▶ DATA IN THIS EXERCISE

· · · · · · ·

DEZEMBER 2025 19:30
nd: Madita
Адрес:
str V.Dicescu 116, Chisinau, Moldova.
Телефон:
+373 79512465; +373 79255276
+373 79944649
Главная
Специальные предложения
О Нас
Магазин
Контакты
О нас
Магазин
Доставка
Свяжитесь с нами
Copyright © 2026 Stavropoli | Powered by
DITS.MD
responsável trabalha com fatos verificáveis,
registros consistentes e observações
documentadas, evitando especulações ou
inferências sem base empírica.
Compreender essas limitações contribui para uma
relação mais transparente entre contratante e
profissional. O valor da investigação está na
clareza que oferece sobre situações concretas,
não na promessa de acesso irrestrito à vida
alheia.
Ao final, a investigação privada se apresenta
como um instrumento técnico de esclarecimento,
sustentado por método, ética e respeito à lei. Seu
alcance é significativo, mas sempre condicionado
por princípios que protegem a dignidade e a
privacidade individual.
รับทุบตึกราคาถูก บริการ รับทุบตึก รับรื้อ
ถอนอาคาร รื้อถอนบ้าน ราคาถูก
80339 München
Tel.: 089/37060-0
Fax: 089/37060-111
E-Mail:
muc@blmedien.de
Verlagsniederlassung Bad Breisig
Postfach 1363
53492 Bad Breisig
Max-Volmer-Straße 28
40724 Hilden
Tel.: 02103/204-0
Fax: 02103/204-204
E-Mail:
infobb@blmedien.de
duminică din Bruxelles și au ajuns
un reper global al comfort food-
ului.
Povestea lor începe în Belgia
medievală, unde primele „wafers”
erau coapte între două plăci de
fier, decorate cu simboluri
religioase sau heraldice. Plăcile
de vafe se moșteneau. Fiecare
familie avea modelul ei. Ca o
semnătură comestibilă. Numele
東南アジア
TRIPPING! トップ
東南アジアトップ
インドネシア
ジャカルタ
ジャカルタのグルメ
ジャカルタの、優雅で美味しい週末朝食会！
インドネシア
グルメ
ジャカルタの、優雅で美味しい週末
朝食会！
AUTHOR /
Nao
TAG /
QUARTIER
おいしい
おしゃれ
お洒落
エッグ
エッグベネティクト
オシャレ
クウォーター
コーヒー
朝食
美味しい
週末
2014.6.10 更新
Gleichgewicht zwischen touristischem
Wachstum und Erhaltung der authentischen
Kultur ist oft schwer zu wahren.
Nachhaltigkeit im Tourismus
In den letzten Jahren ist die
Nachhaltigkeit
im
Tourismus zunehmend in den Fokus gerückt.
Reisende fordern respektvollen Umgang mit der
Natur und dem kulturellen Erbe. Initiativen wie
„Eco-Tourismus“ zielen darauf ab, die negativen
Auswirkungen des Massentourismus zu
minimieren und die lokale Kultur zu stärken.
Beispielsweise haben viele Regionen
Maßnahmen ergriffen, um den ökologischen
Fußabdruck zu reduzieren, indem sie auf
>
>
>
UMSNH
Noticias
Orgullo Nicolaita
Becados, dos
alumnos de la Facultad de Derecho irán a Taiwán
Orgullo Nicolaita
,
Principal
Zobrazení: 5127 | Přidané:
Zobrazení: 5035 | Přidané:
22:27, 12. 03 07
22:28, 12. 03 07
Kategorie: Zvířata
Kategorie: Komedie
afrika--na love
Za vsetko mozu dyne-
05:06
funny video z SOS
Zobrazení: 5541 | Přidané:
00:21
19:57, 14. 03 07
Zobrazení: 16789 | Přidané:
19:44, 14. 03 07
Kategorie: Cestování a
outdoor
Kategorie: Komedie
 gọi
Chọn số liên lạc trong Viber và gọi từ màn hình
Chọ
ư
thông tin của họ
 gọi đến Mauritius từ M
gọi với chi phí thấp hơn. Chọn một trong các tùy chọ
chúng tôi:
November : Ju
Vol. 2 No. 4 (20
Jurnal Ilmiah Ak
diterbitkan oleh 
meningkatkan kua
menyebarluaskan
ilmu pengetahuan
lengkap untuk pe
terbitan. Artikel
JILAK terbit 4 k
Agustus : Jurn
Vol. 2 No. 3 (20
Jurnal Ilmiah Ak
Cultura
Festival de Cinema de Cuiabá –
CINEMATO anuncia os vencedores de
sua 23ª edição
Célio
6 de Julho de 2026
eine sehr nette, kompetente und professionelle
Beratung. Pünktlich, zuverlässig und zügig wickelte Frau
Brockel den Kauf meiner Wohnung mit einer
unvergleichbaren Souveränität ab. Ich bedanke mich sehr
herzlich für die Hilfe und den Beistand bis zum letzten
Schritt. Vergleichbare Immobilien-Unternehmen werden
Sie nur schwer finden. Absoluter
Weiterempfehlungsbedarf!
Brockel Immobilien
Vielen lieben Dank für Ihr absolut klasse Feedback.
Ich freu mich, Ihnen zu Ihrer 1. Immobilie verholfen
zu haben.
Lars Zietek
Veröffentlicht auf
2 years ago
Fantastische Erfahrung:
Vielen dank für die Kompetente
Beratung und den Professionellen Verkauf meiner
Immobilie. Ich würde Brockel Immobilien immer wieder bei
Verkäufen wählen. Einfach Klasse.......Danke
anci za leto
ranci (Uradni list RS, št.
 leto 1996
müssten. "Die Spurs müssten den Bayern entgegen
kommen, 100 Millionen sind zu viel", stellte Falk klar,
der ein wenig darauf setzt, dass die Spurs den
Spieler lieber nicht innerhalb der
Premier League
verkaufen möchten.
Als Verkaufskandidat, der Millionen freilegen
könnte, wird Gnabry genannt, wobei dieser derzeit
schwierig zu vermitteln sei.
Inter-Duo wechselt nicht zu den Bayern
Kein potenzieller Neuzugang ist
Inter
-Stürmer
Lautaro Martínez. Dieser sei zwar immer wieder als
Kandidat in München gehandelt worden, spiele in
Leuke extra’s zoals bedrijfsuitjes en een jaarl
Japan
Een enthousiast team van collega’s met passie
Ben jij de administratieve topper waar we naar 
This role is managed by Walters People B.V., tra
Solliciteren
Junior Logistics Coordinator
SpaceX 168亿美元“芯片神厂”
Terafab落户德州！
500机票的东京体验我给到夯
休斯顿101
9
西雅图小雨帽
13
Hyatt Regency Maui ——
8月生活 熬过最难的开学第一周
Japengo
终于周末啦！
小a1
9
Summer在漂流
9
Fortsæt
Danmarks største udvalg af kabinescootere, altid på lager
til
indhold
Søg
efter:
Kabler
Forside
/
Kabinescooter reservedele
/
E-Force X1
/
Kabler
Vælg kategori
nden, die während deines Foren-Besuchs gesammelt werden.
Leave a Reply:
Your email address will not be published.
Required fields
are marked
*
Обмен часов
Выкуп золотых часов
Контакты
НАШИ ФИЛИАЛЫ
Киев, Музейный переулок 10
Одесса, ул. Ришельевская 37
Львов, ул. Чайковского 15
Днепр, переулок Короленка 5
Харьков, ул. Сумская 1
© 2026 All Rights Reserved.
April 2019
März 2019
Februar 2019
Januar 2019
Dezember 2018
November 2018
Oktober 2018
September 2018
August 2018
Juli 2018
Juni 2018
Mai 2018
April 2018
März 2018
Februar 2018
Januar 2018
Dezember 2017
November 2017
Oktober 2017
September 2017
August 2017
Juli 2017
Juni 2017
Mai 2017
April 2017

· · · · · · ·

Copy each line from the entries above that has the word "Immobilien" in it.

▶ RESPONSE BELOW
Schritt. Vergleichbare Immobilien-Unternehmen werden
Brockel Immobilien
Immobilie. Ich würde Brockel Immobilien immer wieder bei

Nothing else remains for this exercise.